Freedom

“The broken lights were a warning, you got inside my head, I did my best to be guarded, but I was an open book instead.”

 

Those lyrics are the lines to one of my favorite songs. It’s a reminder that in all of life and trouble, there are broken lights on the freeway. You spot them, sometimes at the last moment, but they are there.

Do you remember a time in your life when you saw the warning sign, or perhaps felt the twinge of resistance, yet you forged on instead only to experience a dead end? 

Maybe it was a relationship, or a career, or some other open door you knew you shouldn’t enter. Sometimes it takes years, before you can see clearly.

There are moments when the allure of the path not taken, and the expectation of success, seems exciting, but what if we let go of the expectation in favor of now?

I personally am thankful for the warning lights on the freeway, and even more so when I take the detour. Sometimes it’s a warning in someone else’s life that we need to pay attention to, and at other moments it’s in our own. I don’t like to learn the hard way, but why does it seem as if that’s the way it often is?

A friend said today; “I just want to hang on to my thankfulness. I remember the day I had quarters in my pocket for coffee, and that’s it. I am thankful for even that. Thankful that when I was homeless God brought me through.”

He’d survived a lot, like we all have, and there is joy, and true freedom in that.

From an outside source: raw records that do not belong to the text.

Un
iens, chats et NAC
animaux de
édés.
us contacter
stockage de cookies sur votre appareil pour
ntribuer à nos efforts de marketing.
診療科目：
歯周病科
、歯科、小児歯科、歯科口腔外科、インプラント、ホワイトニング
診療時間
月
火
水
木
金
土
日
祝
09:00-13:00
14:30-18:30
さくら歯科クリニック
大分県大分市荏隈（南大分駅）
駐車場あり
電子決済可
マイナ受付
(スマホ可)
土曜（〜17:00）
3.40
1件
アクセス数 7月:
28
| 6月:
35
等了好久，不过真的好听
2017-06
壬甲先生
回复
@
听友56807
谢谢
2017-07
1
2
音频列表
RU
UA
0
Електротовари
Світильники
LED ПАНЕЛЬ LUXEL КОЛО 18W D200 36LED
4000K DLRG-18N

Happy Independence weekend, friends.

Crisis management

I was on the phone with a successful entrepreneur who talked about Post traumatic stress disorder after a crisis. “It’s something a lot of people have,” he said, “even if they weren’t in the war.” This man was in Vietnam, and now works with veterans to help them, but he noted that PTSD can be present in someone who had been in a terrible accident, car crash, or abusive childhood. He said it could also be present in someone who witnessed something really bad, and many people would not know they had it.

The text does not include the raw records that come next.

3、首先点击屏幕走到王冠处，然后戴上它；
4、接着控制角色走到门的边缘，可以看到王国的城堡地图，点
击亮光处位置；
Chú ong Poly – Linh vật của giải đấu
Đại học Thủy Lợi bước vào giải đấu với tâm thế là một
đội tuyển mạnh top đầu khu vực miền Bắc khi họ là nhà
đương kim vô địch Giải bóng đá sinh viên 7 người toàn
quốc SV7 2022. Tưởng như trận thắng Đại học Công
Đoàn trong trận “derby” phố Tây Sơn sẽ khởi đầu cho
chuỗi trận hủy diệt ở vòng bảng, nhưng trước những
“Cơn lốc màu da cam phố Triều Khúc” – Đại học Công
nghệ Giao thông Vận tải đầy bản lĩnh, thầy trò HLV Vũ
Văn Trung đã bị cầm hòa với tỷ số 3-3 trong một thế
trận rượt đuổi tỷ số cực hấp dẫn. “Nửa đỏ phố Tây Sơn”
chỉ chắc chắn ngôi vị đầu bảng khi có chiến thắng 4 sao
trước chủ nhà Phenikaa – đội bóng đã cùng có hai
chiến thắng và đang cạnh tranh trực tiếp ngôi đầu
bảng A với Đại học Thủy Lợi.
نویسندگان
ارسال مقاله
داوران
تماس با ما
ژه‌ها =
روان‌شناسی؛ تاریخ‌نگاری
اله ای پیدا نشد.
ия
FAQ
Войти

A crisis is difficult, and sometimes never ending. CS Lewis wrote something to the effect that grief sometimes feels like a neverending circular valley.  Last night at my booksigning at Barnes n Noble, a beautiful girl sat in the crowd, silent. I fielded questions from readers, and tried to search for her in the back of my mind. Who was she? Had I seen her before?

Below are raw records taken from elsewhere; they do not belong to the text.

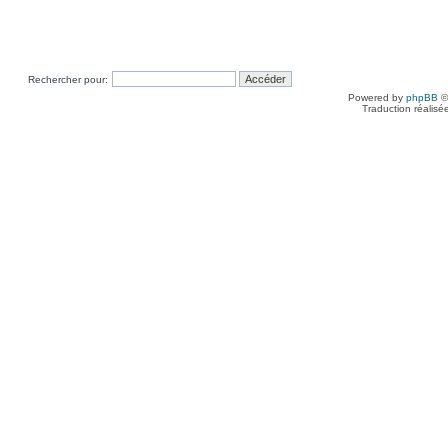
Rechercher pour:
Powered by
phpBB
©
Traduction réalisé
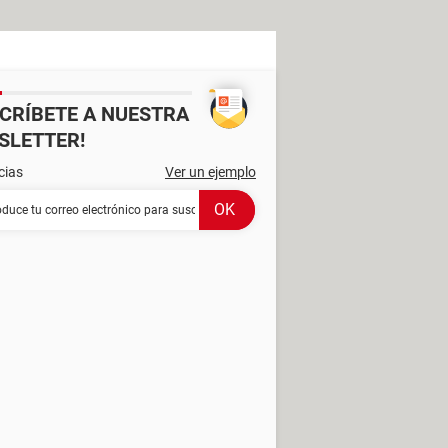
SCRÍBETE A NUESTRA
SLETTER!
cias
Ver un ejemplo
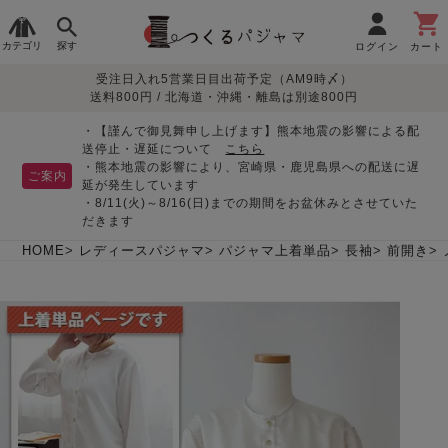
カテゴリ
探す
ログイン
カート
受注日入れ5営業日目出荷予定（AM9時〆）
季節で
生地で
目的別で
デザインで
はじめて
送料800円 / 北海道・沖縄・離島は別途800円
さがす
さがす
さがす
さがす
の方へ
レディースパジャマ
・【謹んで御見舞申し上げます】熊本地震の影響による配
送停止・遅延について
こちら
・熊本地震の影響により、宮崎県・鹿児島県への配送に遅
ご案内
延が発生しています
・8/11(火)～8/16(日)までの期間をお盆休みとさせていた
敏感肌用
入院・介護
つくるパジャマとは
胸が目立たない
夏パジャマ特集
迷ったら、まずはこの
だきます
パジャマ
パジャマ
パジャマ！
綿100%
リネン・麻
シルク/絹
長袖
半袖
七分袖
HOME
レディースパジャマ
パジャマ上着単品
長袖
前開き
すべてのレデ
ィース
パジャマ
マタニティ
ペアで
お支払い・送料・配送
返品・交換について
眠れる作務衣特集
よくあるご質問
前開き
かぶり
ワンピース
パジャマ
そろえたい
について
オーガニック素材
ガーゼ
サテン織り
春
夏
秋
冬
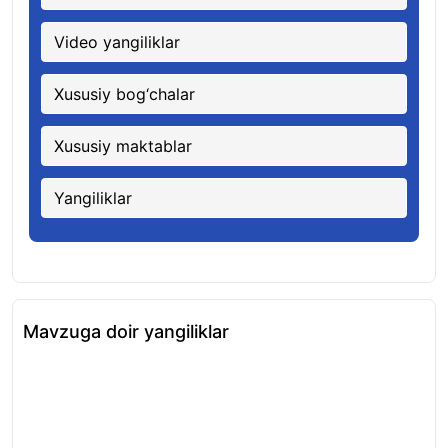
Video yangiliklar
Xususiy bog‘chalar
Xususiy maktablar
Yangiliklar
Mavzuga doir yangiliklar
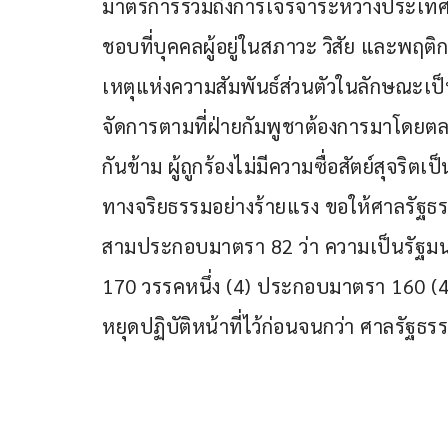
มาตรการรวมถึงการเจรจาระหว่างประเทศด้
ชอบที่บุคคลผู้อยู่ในสภาวะ วิสัย และพฤ
เหตุแห่งความสัมพันธ์ส่วนตัวในลักษณะเป็น
จัดการตามที่ฝ่ายกัมพูชาต้องการมาโดยตลอด
กันข้าม ผู้ถูกร้องไม่มีความซื่อสัตย์สุจริ
ทางจริยธรรมอย่างร้ายแรง ขอให้ศาลรัฐธ
สามประกอบมาตรา 82 ว่า ความเป็นรัฐมนตร
170 วรรคหนึ่ง (4) ประกอบมาตรา 160 (4) 
หยุดปฏิบัติหน้าที่ไว้ก่อนจนกว่า ศาลรัฐธร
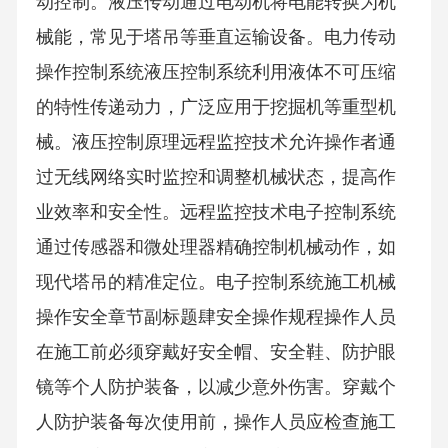
动控制。液压传动通过电动机将电能转换为机
械能，常见于塔吊等垂直运输设备。电力传动
操作控制系统液压控制系统利用液体不可压缩
的特性传递动力，广泛应用于挖掘机等重型机
械。液压控制原理远程监控技术允许操作者通
过无线网络实时监控和调整机械状态，提高作
业效率和安全性。远程监控技术电子控制系统
通过传感器和微处理器精确控制机械动作，如
现代塔吊的精准定位。电子控制系统施工机械
操作安全章节副标题肆安全操作规程操作人员
在施工前必须穿戴好安全帽、安全鞋、防护眼
镜等个人防护装备，以减少意外伤害。穿戴个
人防护装备每次使用前，操作人员应检查施工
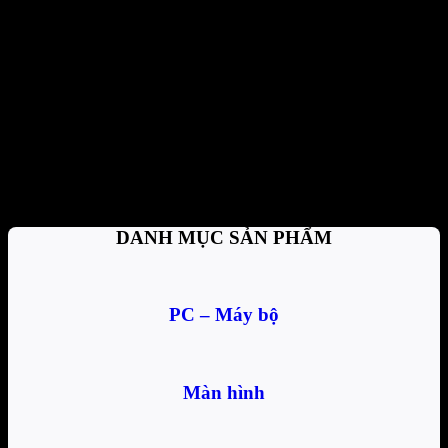
Đổi trả dễ dàng
1 đổi 1 trong vòng 7 ngày
Thanh toán tiện lợi
Trả tiền mặt, CK, trả góp 0%
Hỗ trợ nhiệt tình
Tư vấn, giải đáp mọi thắc mắc
DANH MỤC SẢN PHẨM
PC – Máy bộ
Màn hình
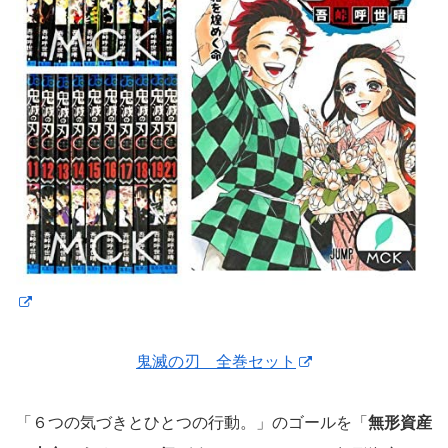
鬼滅の刃 全巻セット
「６つの気づきとひとつの行動。」のゴールを「
無形資産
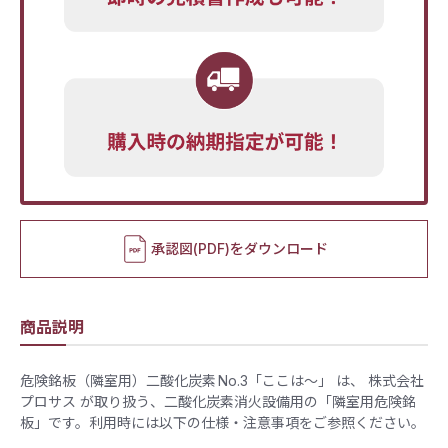
承認図(PDF)をダウンロード
商品説明
危険銘板（隣室用）二酸化炭素 No.3「ここは～」 は、 株式会社
プロサス が取り扱う、二酸化炭素消火設備用の「隣室用危険銘
板」です。利用時には以下の仕様・注意事項をご参照ください。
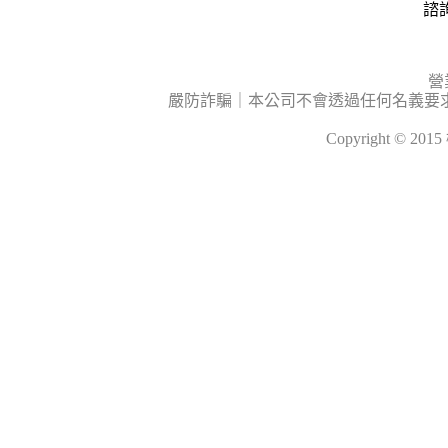
諮詢
營
嚴防詐騙｜本公司不會透過任何名義要
Copyright © 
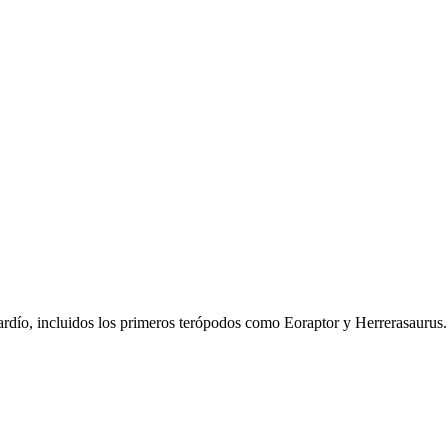
tardío, incluidos los primeros terópodos como Eoraptor y Herrerasauru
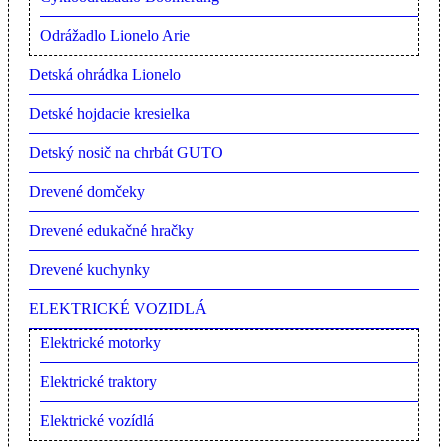
Odrážadlo Lionelo Arie
Detská ohrádka Lionelo
Detské hojdacie kresielka
Detský nosič na chrbát GUTO
Drevené domčeky
Drevené edukačné hračky
Drevené kuchynky
ELEKTRICKÉ VOZIDLÁ
Elektrické motorky
Elektrické traktory
Elektrické vozídlá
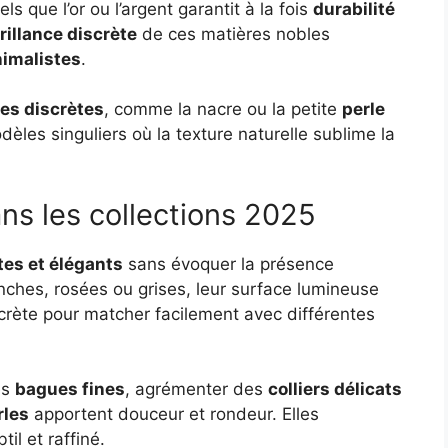
els que l’or ou l’argent garantit à la fois
durabilité
rillance discrète
de ces matières nobles
nimalistes
.
es discrètes
, comme la nacre ou la petite
perle
èles singuliers où la texture naturelle sublime la
ans les collections 2025
tes et élégants
sans évoquer la présence
anches, rosées ou grises, leur surface lumineuse
scrète pour matcher facilement avec différentes
es
bagues fines
, agrémenter des
colliers délicats
rles
apportent douceur et rondeur. Elles
il et raffiné.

After it was over she waited for the last person in line to leave. ‘I have a personal question,” she said, her eyes filled with tears.

She handed me a long letter, typewritten, that she had prepared just for me. We’d never met, but she was compelled to come. As we talked privately between a stack of books, my heart was filled with compassion for her. She’d lost her corporate job, her car, her apartment, and was at the edge of herself. She’d lost so much, yet here she was this gorgeous healthy woman standing before me, in tears, struggling to see the light. I love what I do and it seems the only way I can be more effective is to write more, to reach a hurting world.

Grief is so individual for each one of us. Can you recognize it in others?

Sometimes I walk by someone and it seems as if they are covered, literally, in a blanket of grief. These are the times when a simple touch, or word, can help turn a life in a positive direction. 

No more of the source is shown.